May 12, 2015 - 14:16
For my final project, I decided to make my first attempt at doing spoken word poetry. I am somewhat obsessed with spoken word and have always wanted to try doing it myself, but have always been intimidated by the idea and never built up the courage to actually give in and try. So I decided to push my comfort zone and artistic limits a bit with this project and try something new! What I loved about the idea of doing spoken word for this project is that I was able to tie together all of the “sections” of this course: (1) Spoken word is usually very personal and in this case, doing environmental spoken word it fits with the theme of looking at self and identity in the environment and I tried to reflect some of that in the poem; (2) my original idea for expanding this poem to include more people and have it be more collaborative was to have some of you be in the recording of it saying lines together or something, but that proved far too hard to coordinate with when I could film and the fact that I was leaving campus super early, so instead, I settled for using lots of your serendip postings as inspiration. As I was crafting the poem, I tried to read many postings and reflect a lot on specific things we had discussed in class together, and I tried to include those in the poem so that it is not just my voice (even though I was the writer and performer), but the ideas are collaborative. (3) Obviously, spoken word has a LOT to do with language and communication, and I think it’s a pretty wild form of poetry. There is no set meter or “formula” for writing or performing spoken word, and it’s the kind of writing and performance that allows for so much creativity and wildness. (4) Spoken word often strikes me as an activist-type art. It is usually very powerful poetry, particularly due to the performance aspect of it, and it can just inject an audience with passion and fire, and that can easily take the form of activism. I actually watched a few environmental activism spoken word poems for inspiration as I started going about this project.

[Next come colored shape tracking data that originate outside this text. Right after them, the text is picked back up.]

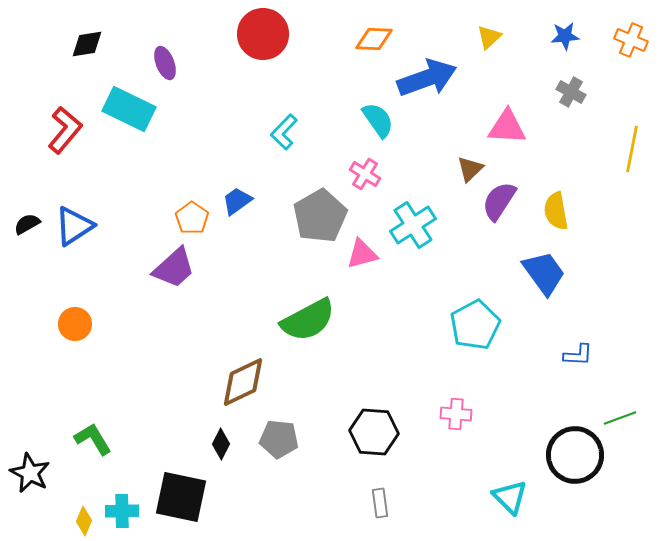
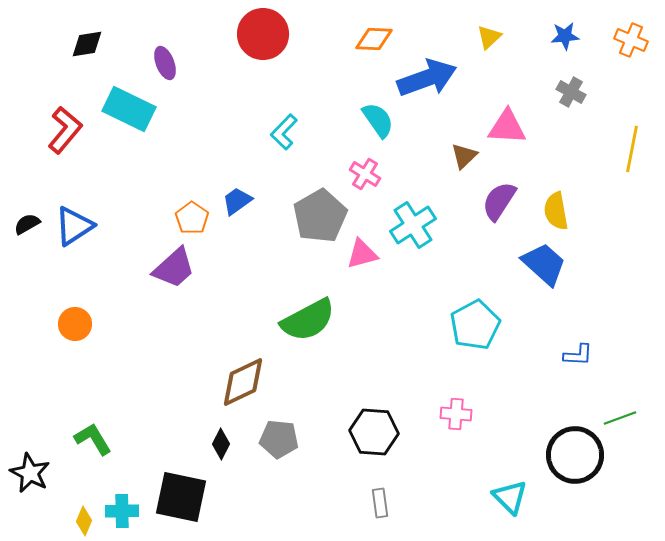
brown triangle at (470, 169): moved 6 px left, 13 px up
blue trapezoid at (544, 273): moved 9 px up; rotated 12 degrees counterclockwise
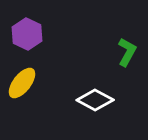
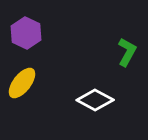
purple hexagon: moved 1 px left, 1 px up
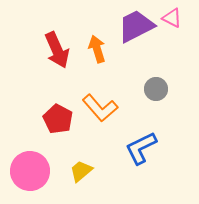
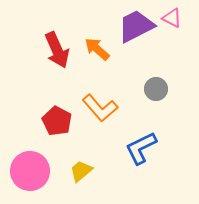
orange arrow: rotated 32 degrees counterclockwise
red pentagon: moved 1 px left, 2 px down
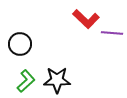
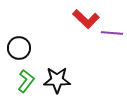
black circle: moved 1 px left, 4 px down
green L-shape: rotated 10 degrees counterclockwise
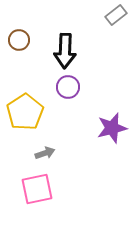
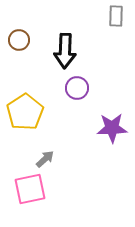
gray rectangle: moved 1 px down; rotated 50 degrees counterclockwise
purple circle: moved 9 px right, 1 px down
purple star: rotated 12 degrees clockwise
gray arrow: moved 6 px down; rotated 24 degrees counterclockwise
pink square: moved 7 px left
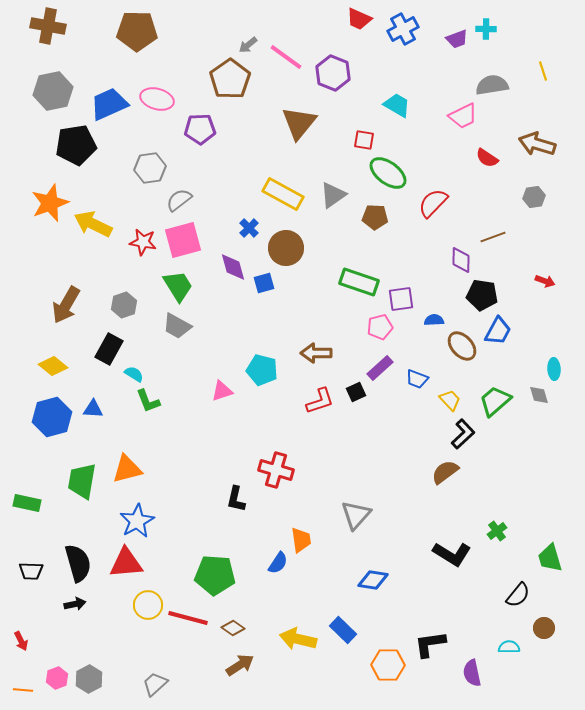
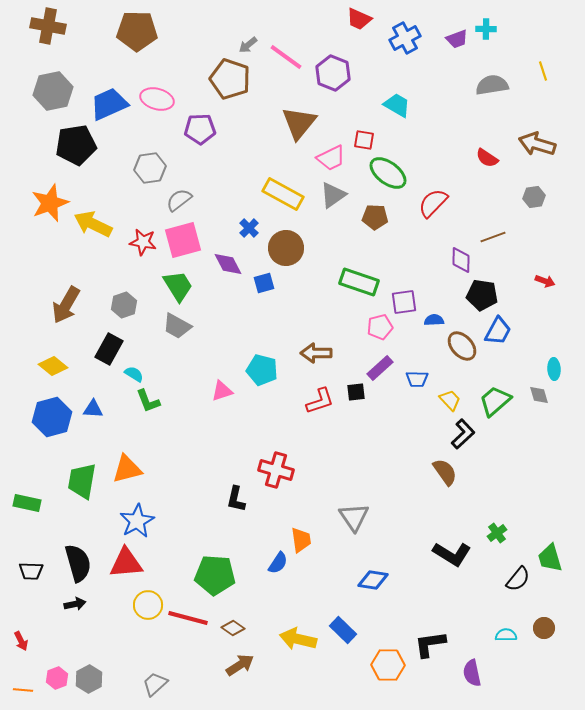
blue cross at (403, 29): moved 2 px right, 9 px down
brown pentagon at (230, 79): rotated 18 degrees counterclockwise
pink trapezoid at (463, 116): moved 132 px left, 42 px down
purple diamond at (233, 267): moved 5 px left, 3 px up; rotated 12 degrees counterclockwise
purple square at (401, 299): moved 3 px right, 3 px down
blue trapezoid at (417, 379): rotated 20 degrees counterclockwise
black square at (356, 392): rotated 18 degrees clockwise
brown semicircle at (445, 472): rotated 92 degrees clockwise
gray triangle at (356, 515): moved 2 px left, 2 px down; rotated 16 degrees counterclockwise
green cross at (497, 531): moved 2 px down
black semicircle at (518, 595): moved 16 px up
cyan semicircle at (509, 647): moved 3 px left, 12 px up
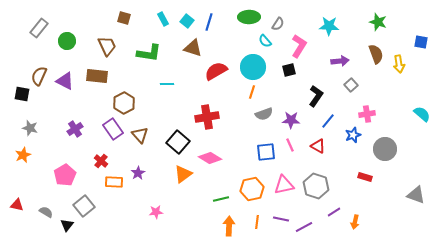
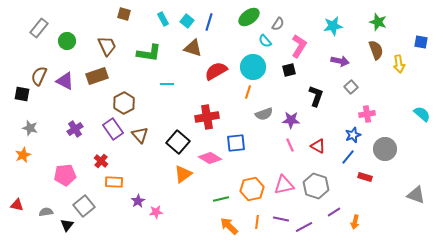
green ellipse at (249, 17): rotated 35 degrees counterclockwise
brown square at (124, 18): moved 4 px up
cyan star at (329, 26): moved 4 px right; rotated 12 degrees counterclockwise
brown semicircle at (376, 54): moved 4 px up
purple arrow at (340, 61): rotated 18 degrees clockwise
brown rectangle at (97, 76): rotated 25 degrees counterclockwise
gray square at (351, 85): moved 2 px down
orange line at (252, 92): moved 4 px left
black L-shape at (316, 96): rotated 15 degrees counterclockwise
blue line at (328, 121): moved 20 px right, 36 px down
blue square at (266, 152): moved 30 px left, 9 px up
purple star at (138, 173): moved 28 px down
pink pentagon at (65, 175): rotated 25 degrees clockwise
gray semicircle at (46, 212): rotated 40 degrees counterclockwise
orange arrow at (229, 226): rotated 48 degrees counterclockwise
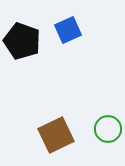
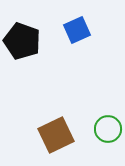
blue square: moved 9 px right
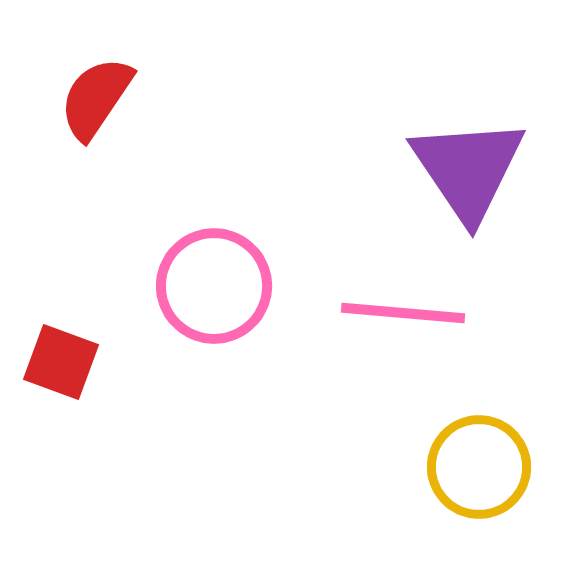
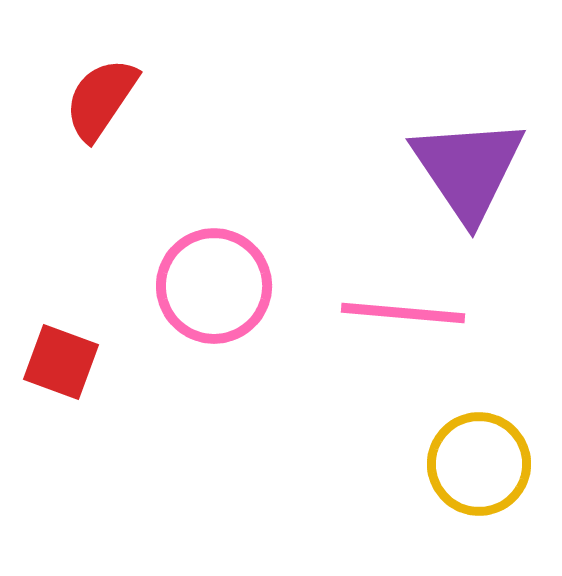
red semicircle: moved 5 px right, 1 px down
yellow circle: moved 3 px up
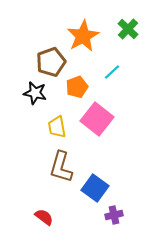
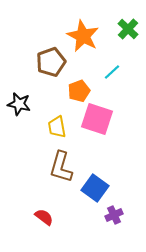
orange star: rotated 16 degrees counterclockwise
orange pentagon: moved 2 px right, 4 px down
black star: moved 16 px left, 11 px down
pink square: rotated 20 degrees counterclockwise
purple cross: rotated 12 degrees counterclockwise
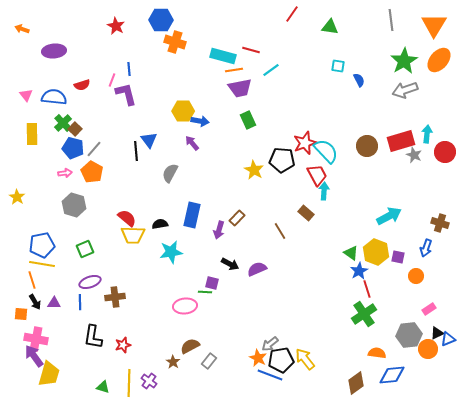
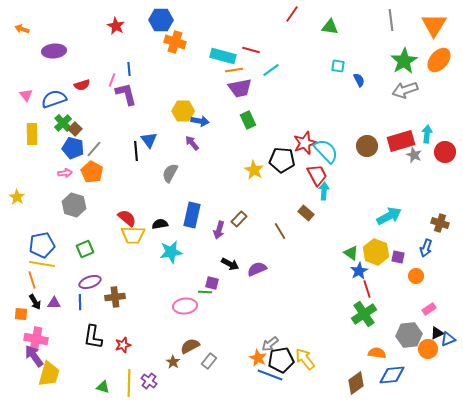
blue semicircle at (54, 97): moved 2 px down; rotated 25 degrees counterclockwise
brown rectangle at (237, 218): moved 2 px right, 1 px down
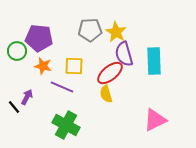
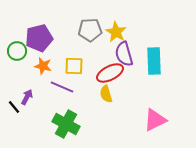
purple pentagon: rotated 20 degrees counterclockwise
red ellipse: rotated 12 degrees clockwise
green cross: moved 1 px up
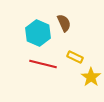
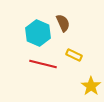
brown semicircle: moved 1 px left
yellow rectangle: moved 1 px left, 2 px up
yellow star: moved 9 px down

So anyway, this felt like a really appropriate last project for this class, and a great way to sort of end with a bang and a challenge for me to take a risk (not going to lie, I am slightly terrified to be putting this video up!!!). I also put a lot of thought into how I was going to film it and incorporate visuals. I thought it was important for at least a lot of the video to include seeing me read/perform it (sorry I didn’t memorize it) because it adds an extra layer of seeing the passion and seeing the body movements as I read. But I also tried to expand and get a little artsy at times (I’m not much of a filmmaker so I didn’t get crazy, but I tried to get a little creative). Also, I decided it would be very appropriate for me to film the performance at my site sit for the semester. When I was writing the poem, I wasn’t actually thinking about my site sit and hadn’t planned to make the poem center around “water,” but as I went it sort of just fell into place and that’s what happened and then I connected it with my site and thought it would be perfect to record there. One thing I ended up loving about recording everything at my site sit and close to the water is that throughout the poem, you can hear the water trickling in the background and sometimes you can hear birds, and it just seems to add to the poem by not ignoring the sounds around me and making them apart of the art.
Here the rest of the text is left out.